Bowls are weighted (or biased) so that at normal bowling speeds they travel a curved path, with the curve increasing as they slow down. Regulations determine minimum and maximum curvature characteristics allowed, but within these rules bowlers can and do choose bowls to suit their own preference. They were originally made from lignum vitae (a dense wood giving rise to the term 'woods' for bowls) but are now more typically made of a hard plastic composite material, coloured black (with markings to determine which bowl belongs to each competitor), and by regulations have a diameter of about 15 centimetres.
When bowling, competitors have a choice of three different basic types of bowls. For a right-handed bowler, "forehand draw" is initially aimed to the right of the jack, and curves back to the left. A "backhand draw" curves the opposite way. In both cases, the bowl is weighted to stop on the green, usually (unless tactics demand otherwise) as close to the jack as possible. A "drive" involves bowling with considerable force with the aim of knocking either the jack or a bowl (usually the opponents) backwards, possibly off the playing arena - with the drive's speed, there is virtually no noticeable curve on the shot.
Particularly in teams competition where there can be large numbers of bowls on the green by the conclusion of the end, bowls involves complex tactics, where teams with the closest bowl will often make their subsequent shots not with the goal of placing the bowl near the jack's present position, but in positions to make it difficult for opponents to place a ball close to the jack, or to places the jack might be deflected to if the opponent attempts to move it.
Bowls is popular in the United Kingdom, Australia, New Zealand, and parts of the United States.

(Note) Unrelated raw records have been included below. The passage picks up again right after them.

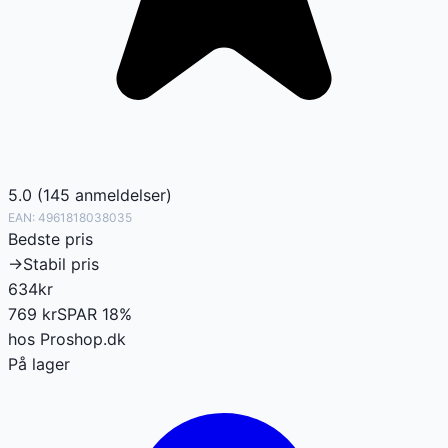
5.0
(
145
anmeldelser
)
EAN:
4961818038035
Bedste pris
→
Stabil pris
634
kr
769
kr
SPAR
18
%
hos
Proshop.dk
På lager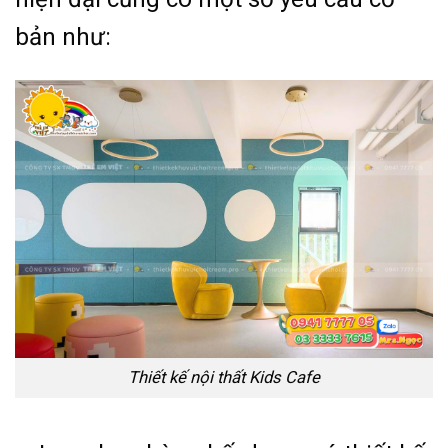
bản như:
Thiết kế nội thất Kids Cafe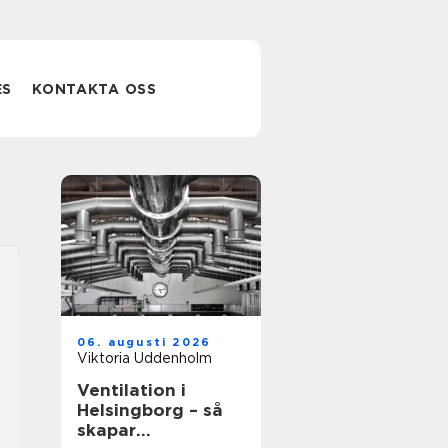
ES
KONTAKTA OSS
06. augusti 2026
Viktoria Uddenholm
Ventilation i
Helsingborg – så
skapar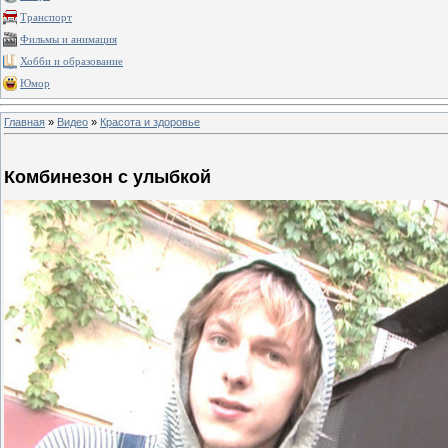
Транспорт
Фильмы и анимация
Хобби и образование
Юмор
Главная
»
Видео
»
Красота и здоровье
Комбинезон с улыбкой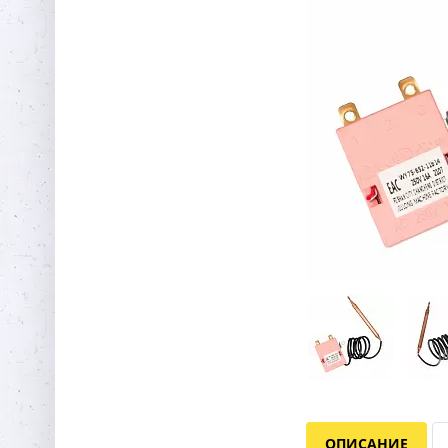
ОПИСАНИЕ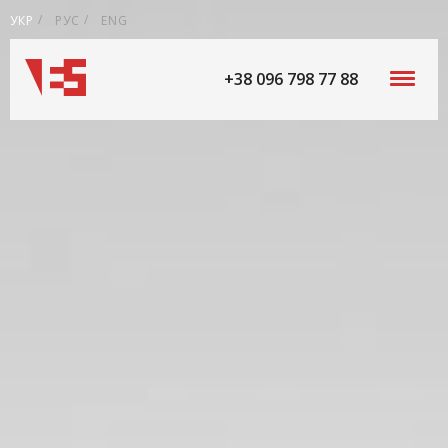
УКР
РУС
ENG
+38 096 798 77 88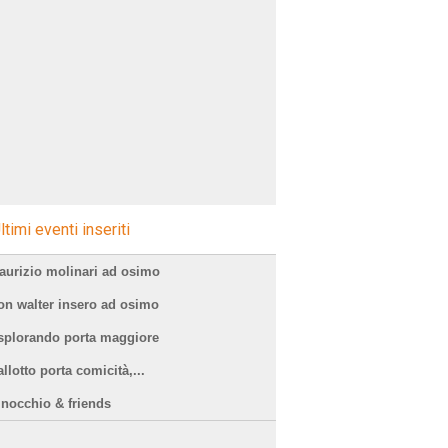
ltimi eventi inseriti
aurizio molinari ad osimo
on walter insero ad osimo
splorando porta maggiore
llotto porta comicità,...
inocchio & friends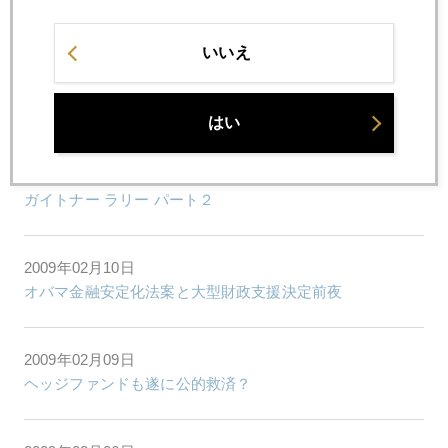
ジャパンＧＤＰ－１２．７％の衝撃
いいえ
2009年02月13日
１０００ドルへの助走開始
はい
2009年02月12日
ガイトナー ラリー パート２
2009年02月10日
オバマ金融安定化法案と大型財政支援決定前夜
2009年02月09日
ヘッジファンドも遂に公的救済？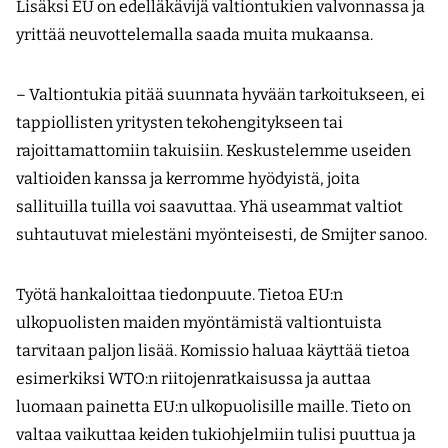
Lisäksi EU on edelläkävijä valtiontukien valvonnassa ja
yrittää neuvottelemalla saada muita mukaansa.
– Valtiontukia pitää suunnata hyvään tarkoitukseen, ei
tappiollisten yritysten tekohengitykseen tai
rajoittamattomiin takuisiin. Keskustelemme useiden
valtioiden kanssa ja kerromme hyödyistä, joita
sallituilla tuilla voi saavuttaa. Yhä useammat valtiot
suhtautuvat mielestäni myönteisesti, de Smijter sanoo.
Työtä hankaloittaa tiedonpuute. Tietoa EU:n
ulkopuolisten maiden myöntämistä valtiontuista
tarvitaan paljon lisää. Komissio haluaa käyttää tietoa
esimerkiksi WTO:n riitojenratkaisussa ja auttaa
luomaan painetta EU:n ulkopuolisille maille. Tieto on
valtaa vaikuttaa keiden tukiohjelmiin tulisi puuttua ja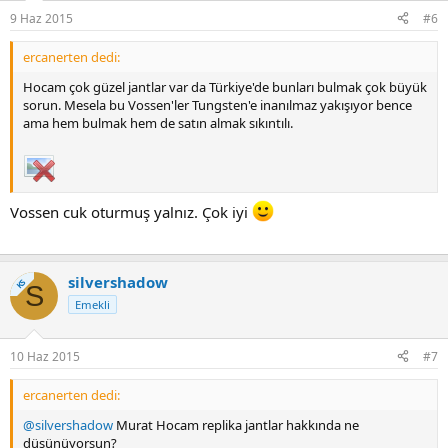
9 Haz 2015
#6
ercanerten dedi:
Hocam çok güzel jantlar var da Türkiye'de bunları bulmak çok büyük
sorun. Mesela bu Vossen'ler Tungsten'e inanılmaz yakışıyor bence
ama hem bulmak hem de satın almak sıkıntılı.
Vossen cuk oturmuş yalnız. Çok iyi
silvershadow
KS
S
Emekli
10 Haz 2015
#7
ercanerten dedi:
@silvershadow
Murat Hocam replika jantlar hakkında ne
düşünüyorsun?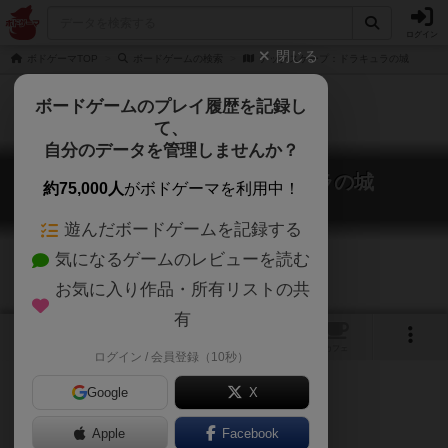
ログイン
閉じる
ボドゲーマTOP
ボードゲームの検索
デックスケープ：ドラキュラの城
ボードゲームのプレイ履歴を記録し
て、
自分のデータを管理しませんか？
デックスケープ：ドラキュラの城
約75,000人
がボドゲーマを利用中！
Deckscape: Dracula's Castle
遊んだボードゲームを記録する
気になるゲームのレビューを読む
お気に入り作品・所有リストの共
有
1
トップ
画像
動画
レビュー
カフェ
ログイン / 会員登録（10秒）
Google
X
Apple
ご協力ください
Facebook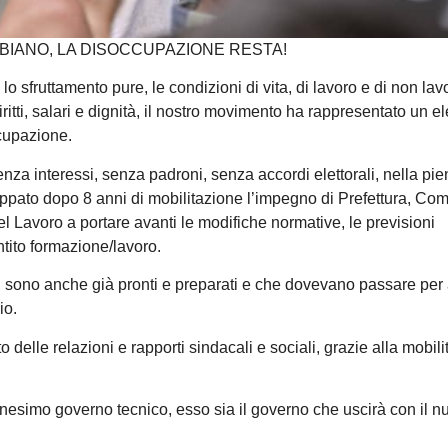
BIANO, LA DISOCCUPAZIONE RESTA!
 sfruttamento pure, le condizioni di vita, di lavoro e di non lav
itti, salari e dignità, il nostro movimento ha rappresentato un 
ccupazione.
nza interessi, senza padroni, senza accordi elettorali, nella pi
appato dopo 8 anni di mobilitazione l’impegno di Prefettura, Co
el Lavoro a portare avanti le modifiche normative, le previsioni
ntito formazione/lavoro.
, sono anche già pronti e preparati e che dovevano passare per 
io.
o delle relazioni e rapporti sindacali e sociali, grazie alla mobil
nnesimo governo tecnico, esso sia il governo che uscirà con il n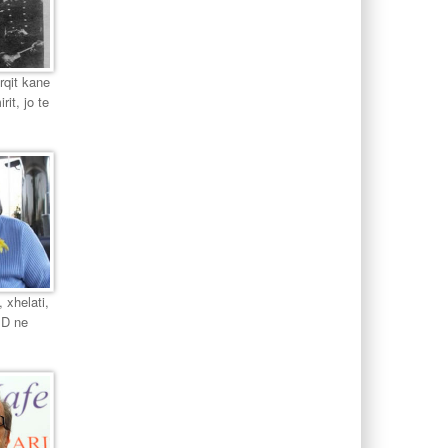
urqit kane
it, jo te
 xhelati,
PD ne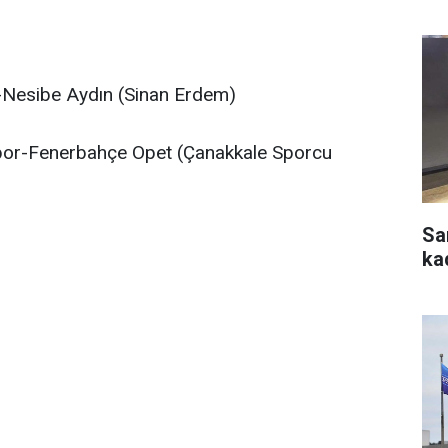
-Nesibe Aydın (Sinan Erdem)
por-Fenerbahçe Opet (Çanakkale Sporcu
Sa
ka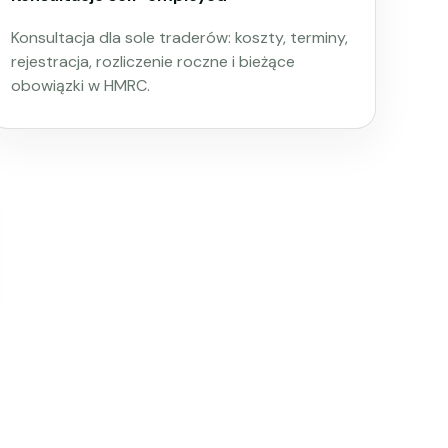
Konsultacja dla sole traderów: koszty, terminy,
rejestracja, rozliczenie roczne i bieżące
obowiązki w HMRC.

Because of its relaxed pace and comparatively light physical demands, it is a popular participant sport, particularly for the elderly. However, there is a considerable professional competition dominated by younger men and women.
England's most famous bowler is, of course, Sir Francis Drake, who, in 1588, is alleged to have completed his game of bowls before setting sail to defeat the Spanish Armada.
Crown green bowls is a variant of lawn bowls played in the north of England, in Wales, and on the Isle of Man. It is played on a lawn from 30 to 60 yards square. The centre of the lawn is 8 to 18 inches higher than its edges.